Every time I come across images of someone sobbing their friend, or a father clasping at an urn holding his son’s ashes, something breaks in me.
My association with Delhi goes back more than two decades. I landed in the city, fresh out of school. From my first college — at Delhi University — to my first paid gig — Hindustan Times, I owe it to the city of djinns — Delhi.
It is that big town where the brawls and mad traffic and cacophony never stops but eventually when all the politics and nastiness dies out, it continues to be the city of Hazrat Nizamuddin Auliya — the iconic 13th century mystic.
After the excitement of a week at college, the dargah — a white marbled mausoleum, bang in the middle of the great metropolis, became our solace. Over the weekends, we would head out to the place, often described as the hub of India’s Sufi universe.
A little universe in itself
And it was a little universe in itself. Devotees, hawkers, mendicants, students, worshippers, idlers, faithful, and deviants — you name it. One came across a microcosm of humanity in the alleys leading up to the main dargah.
I have never seen such an eclectic gathering of people in one place. It was as if all the differences — between the high and mighty, rich and poor — and everything in between, melted in the Sufi’s backyard.
It was that magical. Almost out of a fairy tale.
During my days as a reporter, I often walked those narrow lanes as small lodges stood chock-a-block, next to small eateries where the homeless stood in long queues, waiting to be fed by some gracious stranger or passer-by. Piddly shops sold everything from rare books to cheap ittars.
And then there was the saint’s abode, shaped like a teardrop. After evening prayers they light lamps, called Dua-e-Roshni — an ancient ritual, admired by men and spirits alike (or so the legend goes).
There is a collective hum as prayers are made daily — and this must have gone on for centuries — for all those gathered. Faith or no faith — you could be a Muslim or Hindu, godless or a godman — the place offers a languid charm that makes souls genuflect to the sky.
I often wondered how these things worked. Here was a saint’s simple grave and the entire neighbourhood surrounding the dargah, called Nizamuddin East and West, is named after him. A railway station, not too far away, goes by that name.
Ironically, one of India’s mightiest emperors, Humayun, who intermittently ruled over territory in what is modern-day Afghanistan, Pakistan, Northern India, and Bangladesh (1530-1556) lies buried at a stone’s throw. Yet everyone calls it Nizamuddin.
Sufis, I tell you.
Residues of a dream
The other day, I spoke with a friend who lives in the area. She told me that like other places of religion and spirituality, the dargah of Hazrat Nizamuddin is also closed to people due to COVID-19 restrictions.

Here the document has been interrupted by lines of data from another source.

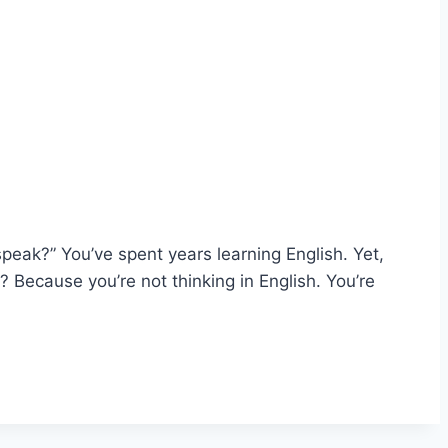
peak?” You’ve spent years learning English. Yet,
? Because you’re not thinking in English. You’re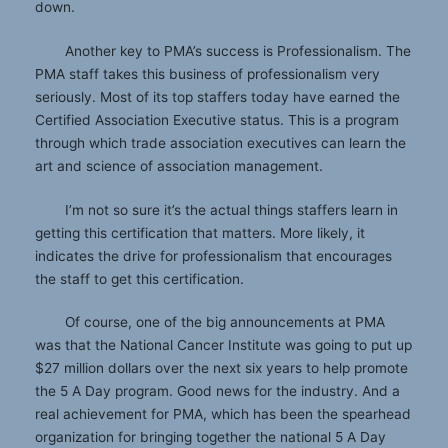
down.
Another key to PMA’s success is Professionalism. The
PMA staff takes this business of professionalism very
seriously. Most of its top staffers today have earned the
Certified Association Executive status. This is a program
through which trade association executives can learn the
art and science of association management.
I’m not so sure it’s the actual things staffers learn in
getting this certification that matters. More likely, it
indicates the drive for professionalism that encourages
the staff to get this certification.
Of course, one of the big announcements at PMA
was that the National Cancer Institute was going to put up
$27 million dollars over the next six years to help promote
the 5 A Day program. Good news for the industry. And a
real achievement for PMA, which has been the spearhead
organization for bringing together the national 5 A Day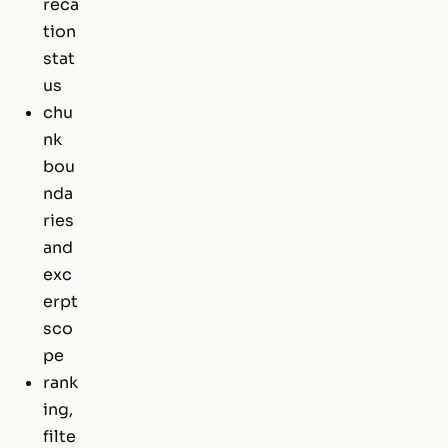
reca
tion
stat
us
chu
nk
bou
nda
ries
and
exc
erpt
sco
pe
rank
ing,
filte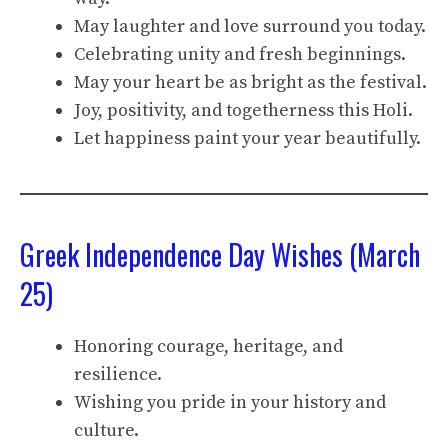
May laughter and love surround you today.
Celebrating unity and fresh beginnings.
May your heart be as bright as the festival.
Joy, positivity, and togetherness this Holi.
Let happiness paint your year beautifully.
Greek Independence Day Wishes (March
25)
Honoring courage, heritage, and
resilience.
Wishing you pride in your history and
culture.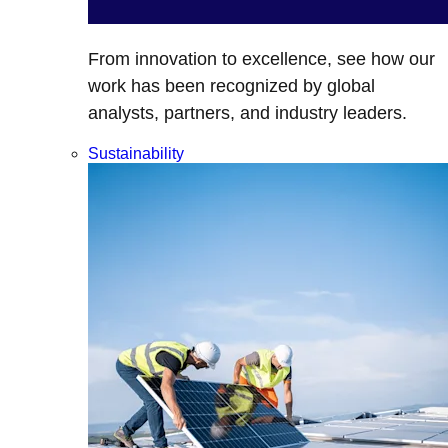
From innovation to excellence, see how our
work has been recognized by global
analysts, partners, and industry leaders.
Sustainability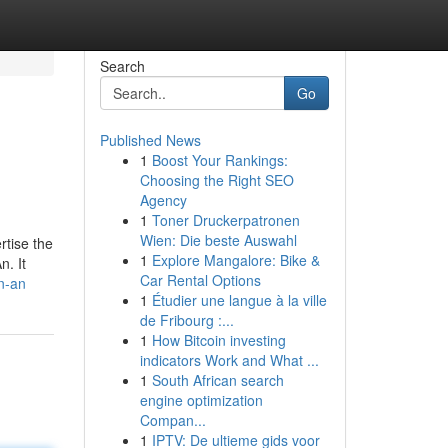
Search
Go
Published News
1
Boost Your Rankings:
Choosing the Right SEO
Agency
1
Toner Druckerpatronen
Wien: Die beste Auswahl
rtise the
1
Explore Mangalore: Bike &
n. It
Car Rental Options
n-an
1
Étudier une langue à la ville
de Fribourg :...
1
How Bitcoin investing
indicators Work and What ...
1
South African search
engine optimization
Compan...
1
IPTV: De ultieme gids voor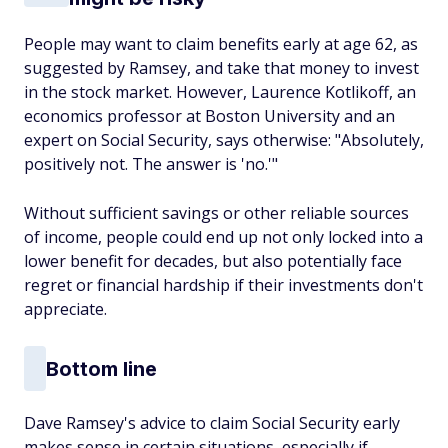
People may want to claim benefits early at age 62, as
suggested by Ramsey, and take that money to invest
in the stock market. However, Laurence Kotlikoff, an
economics professor at Boston University and an
expert on Social Security, says otherwise: "Absolutely,
positively not. The answer is 'no.'"
Without sufficient savings or other reliable sources
of income, people could end up not only locked into a
lower benefit for decades, but also potentially face
regret or financial hardship if their investments don't
appreciate.
Bottom line
Dave Ramsey's advice to claim Social Security early
makes sense in certain situations, especially if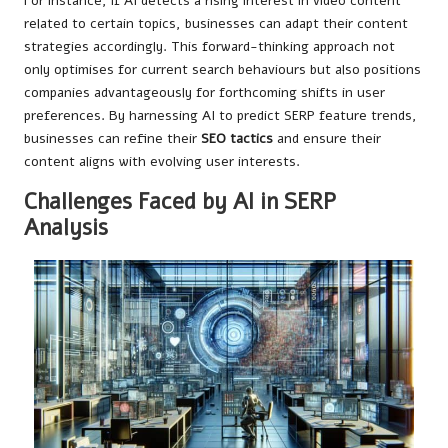
For instance, if AI detects a rising interest in video content
related to certain topics, businesses can adapt their content
strategies accordingly. This forward-thinking approach not
only optimises for current search behaviours but also positions
companies advantageously for forthcoming shifts in user
preferences. By harnessing AI to predict SERP feature trends,
businesses can refine their
SEO tactics
and ensure their
content aligns with evolving user interests.
Challenges Faced by AI in SERP
Analysis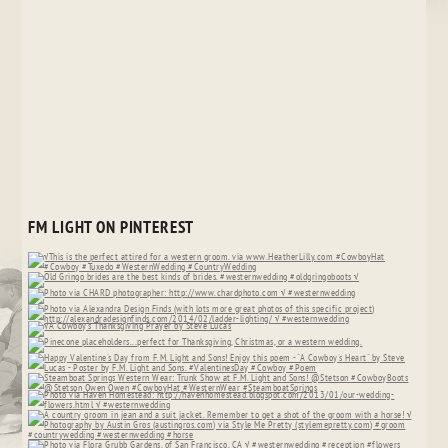
FM LIGHT ON PINTEREST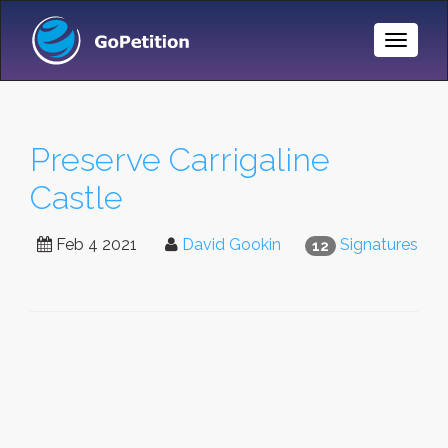
Toggle
Naviga
Preserve Carrigaline
Castle
Feb 4 2021
David Gookin
Signatures
12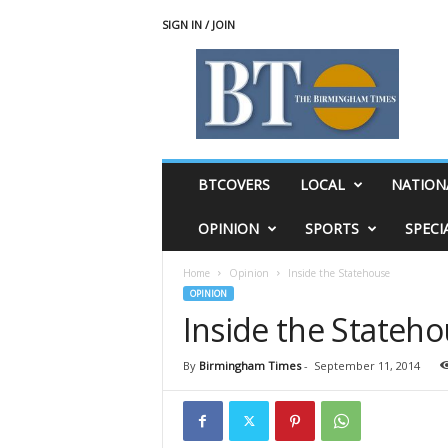
SIGN IN / JOIN
T
h
e
B
i
r
m
BTCOVERS
LOCAL
NATION
i
n
OPINION
SPORTS
SPECI
g
h
Home
Opinion
Inside the Statehouse
a
OPINION
m
Inside the Stateh
T
i
m
By
Birmingham Times
-
September 11, 2014
e
s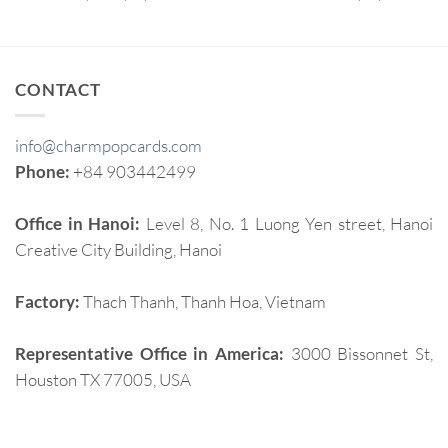
CONTACT
info@charmpopcards.com
Phone:
+84 903442499
Office in Hanoi:
Level 8, No. 1 Luong Yen street, Hanoi
Creative City Building, Hanoi
Factory:
Thach Thanh, Thanh Hoa, Vietnam
Representative Office in America:
3000 Bissonnet St,
Houston TX 77005, USA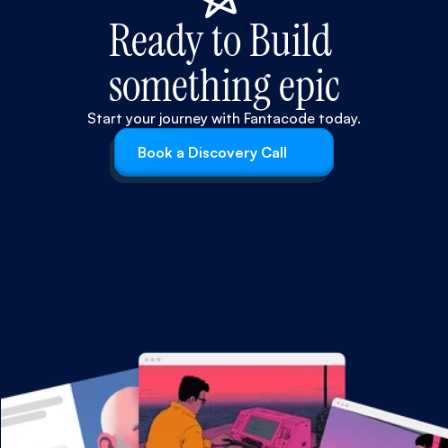
Ready to Build 
something epic
Start your journey with Fantacode today.
Book a Discovery Call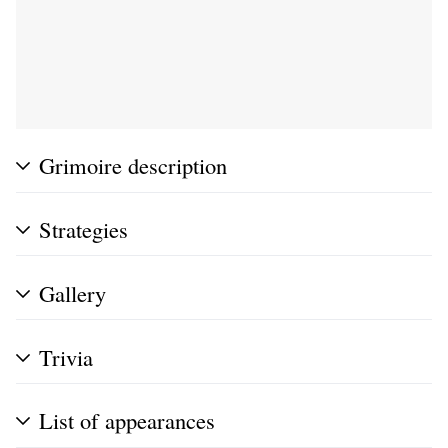
Grimoire description
Strategies
Gallery
Trivia
List of appearances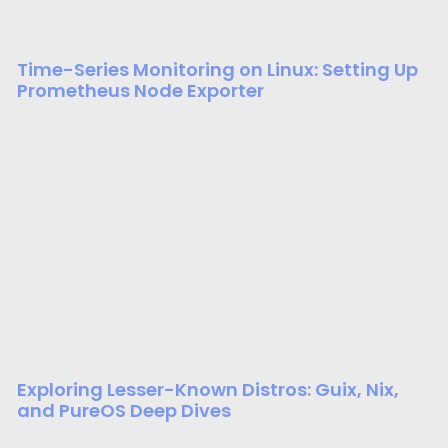
Time-Series Monitoring on Linux: Setting Up
Prometheus Node Exporter
Exploring Lesser-Known Distros: Guix, Nix,
and PureOS Deep Dives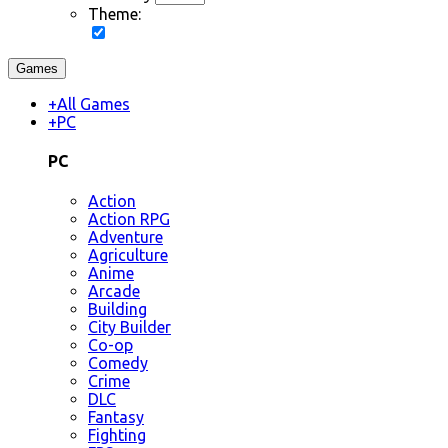
Theme:
Games
+
All Games
+
PC
PC
Action
Action RPG
Adventure
Agriculture
Anime
Arcade
Building
City Builder
Co-op
Comedy
Crime
DLC
Fantasy
Fighting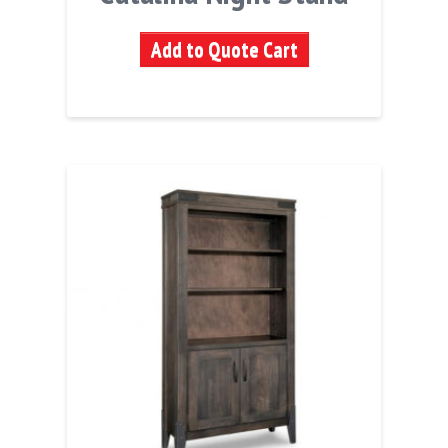
Add to Quote Cart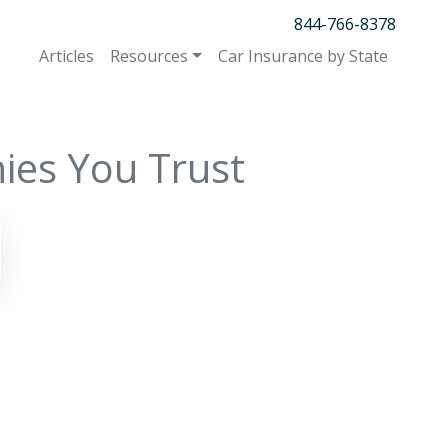
844-766-8378
Articles
Resources
Car Insurance by State
ies You Trust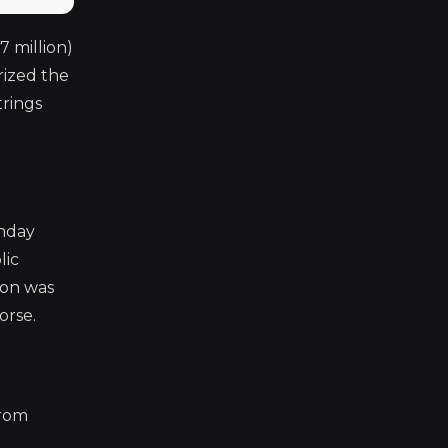
7 million)
rized the
trings
unday
lic
ion was
orse.
from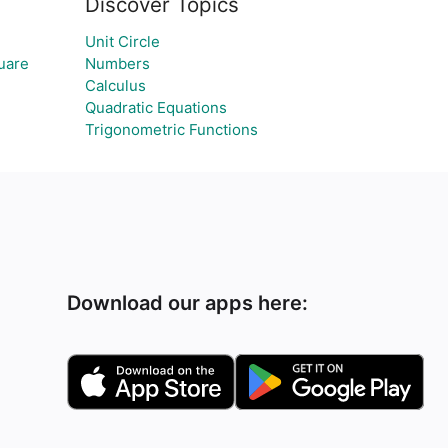
Discover Topics
Unit Circle
quare
Numbers
Calculus
Quadratic Equations
Trigonometric Functions
Download our apps here:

Gone is the bustle and the footfalls, she continued with a hurt in her voice. The qawwals (songsters who sing devotional songs), who live around the saint’s abode, are there but the audiences are not.
“What about the perfume sellers?” I asked. “Where will they go? They visit the dargah daily and some of them sprinkle their perfumes and wipe the marble flooring around Mahbub-e-Ilahi’s shrine,” she said. “Sometimes they cry, not because of any financial hardship, but due to the emptiness of the place.”
While the pandemic has affected people around the world, both at a social and cultural level, the impact is often felt in the unlikeliest of places — like these spiritual watering holes.
But hope springs eternal, to paraphrase Alexander Pope. The disciples, mureed, continue to hold on to residues of their dreams. The teacher, murshid, never disappoints.